Des études montrent également que le travail individuel au bureau a progressivement reculé pour ne plus représenter aujourd'hui que 50 % du temps de travail. De nombreux analystes estiment que les choses sont en train de changer et que les tâches effectuées en équipe atteindront 70 % d'ici 2030. En quoi cela modifie-t-il les exigences en termes de planification du lieu de travail ?

« Il faut favoriser et renforcer le travail en équipe », estime Jonas Hurtigh Grabe du cabinet-conseil néerlandais Veldhoen + Company à l'origine du concept d'environnements de travail basés sur l'activité lancé en 1997.

En pratique, ce concept implique que le bureau cesse d'être un lieu de travail pour devenir un lieu de réunion, non plus basé sur les individus, mais sur les activités communes au sein de l'entreprise.  Les lieux de travail du futur doivent être organisés de façon à encourager une interaction spontanée permettant d'échanger et de coordonner des idées nouvelles et de bénéficier en toutes circonstances des connaissances des autres.

Louise Klarsten, PDG de Colourhouse, l'agence des tendances et des couleurs, qualifie les lieux de travail qui parviennent à créer une telle cohésion de We offices (littéralement, « bureaux Nous »), dans lesquels l'arrivée sur le marché du travail de la génération numérique se gère par une remise en question des concepts traditionnels de décoration d'intérieur. Sara Córdoba Rubino, chercheur et chef de projet au sein du studio de design néerlandais Booreiland, est du même avis :

« si les employés adoptent un nouvel état d'esprit et tentent de penser en termes de réseaux et de travail en équipe, ils seront sans doute plus à même de faire face à l'avenir et de répondre aux nouvelles exigences du marché ».

La transparence croissante en interne entre employés et entre services va sans doute de plus en plus dépasser les frontières de l'entreprise. Les sources de connaissances ne sont plus cantonnées aux murs de l'entreprise, grâce aux systèmes parfois qualifiés d'intelligence collective ou de gestion des talents de source ouverte.

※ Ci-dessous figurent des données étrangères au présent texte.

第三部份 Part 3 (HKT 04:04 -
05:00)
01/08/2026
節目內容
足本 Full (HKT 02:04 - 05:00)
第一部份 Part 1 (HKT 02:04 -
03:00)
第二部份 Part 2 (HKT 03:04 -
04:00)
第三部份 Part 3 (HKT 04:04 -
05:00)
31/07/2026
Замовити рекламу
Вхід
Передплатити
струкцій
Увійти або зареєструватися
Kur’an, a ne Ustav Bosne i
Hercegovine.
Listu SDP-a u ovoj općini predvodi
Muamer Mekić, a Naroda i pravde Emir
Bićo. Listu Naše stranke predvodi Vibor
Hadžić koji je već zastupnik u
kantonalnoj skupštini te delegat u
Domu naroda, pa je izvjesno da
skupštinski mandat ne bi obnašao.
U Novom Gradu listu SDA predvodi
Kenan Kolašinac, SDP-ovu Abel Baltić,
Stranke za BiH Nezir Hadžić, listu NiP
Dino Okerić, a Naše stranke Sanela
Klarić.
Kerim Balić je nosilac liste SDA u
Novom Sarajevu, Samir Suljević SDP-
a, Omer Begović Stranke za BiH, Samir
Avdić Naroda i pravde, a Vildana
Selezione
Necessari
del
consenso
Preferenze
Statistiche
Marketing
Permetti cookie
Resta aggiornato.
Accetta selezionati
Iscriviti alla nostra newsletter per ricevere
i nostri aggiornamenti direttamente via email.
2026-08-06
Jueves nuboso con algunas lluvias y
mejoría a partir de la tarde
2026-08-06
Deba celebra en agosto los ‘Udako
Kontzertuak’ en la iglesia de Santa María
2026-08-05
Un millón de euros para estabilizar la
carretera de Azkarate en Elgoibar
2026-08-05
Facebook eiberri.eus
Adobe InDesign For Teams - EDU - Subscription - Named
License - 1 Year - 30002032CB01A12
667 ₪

« Au cours du 20e siècle, l'objectif était de ne pas laisser l'expertise s'échapper de l'entreprise. Mais avec Internet, cette expertise est désormais disponible au-delà des frontières de l'entreprise et le monde entier peut devenir une ressource », explique l'auteur et conférencier Don Tapscott, à qui l'on doit notamment des ouvrages tels que The Digital Economy et Growing Up Digital.

Pour réussir, les entreprises doivent affiner et développer l'ensemble des connaissances disponibles sur Internet pour en faire un élément tangible pouvant servir leur concept d'entreprise et soutenir leurs activités. Plus les lieux de travail hiérarchiques aux structures rigides se déstructureront pour laisser place à un ensemble plus autonome, plus les réseaux occuperont une place décisive, à la fois dans l'entreprise et en dehors. Les exemples d'investissements massifs en faveur d'une accélération et d'une facilitation de la communication numérique ne manquent pas, au point que l'on s'interroge parfois sur le bien-fondé de ces dépenses. Il y a trois ans, 1 300 kilomètres de câbles à fibres optiques étaient posés entre les bourses de Chicago et de New York, pour la bagatelle de 2 milliards de couronnes suédoises (plus de 220 millions d'euros). Pour quel résultat ? Trois millisecondes – trois millièmes de seconde – de gagnées dans la communication entre les deux bourses, c'est dire si les investissements matériels pour faciliter la communication humaine au sein du personnel constituent un poste de dépense pertinent.


Saviez-vous que

... le nombre de ménages d'une personne a augmenté de 80 % en 15 ans et que plus d'un jeune (18-24 ans) britannique sur cinq a peur de la solitude.

... dès les années 1990, des chercheurs évoquaient le « paradoxe Internet » et expliquaient que l'augmentation du sentiment de solitude était la conséquence de l'utilisation croissante d'Internet. La question est donc de savoir si Internet isole ou attire tout simplement davantage les personnes souffrant de solitude.

... le travail en équipe est considéré comme l'élément le plus important d'une carrière selon les résultats de l'enquête Career Index d'Academic Communications menée auprès de 4 812 jeunes universitaires.

... 47 % des employés déclarent ne pas avoir l'impression d'être productifs sur leur lieu de travail actuel selon une enquête menée par le cabinet-conseil Veldhoen + Company.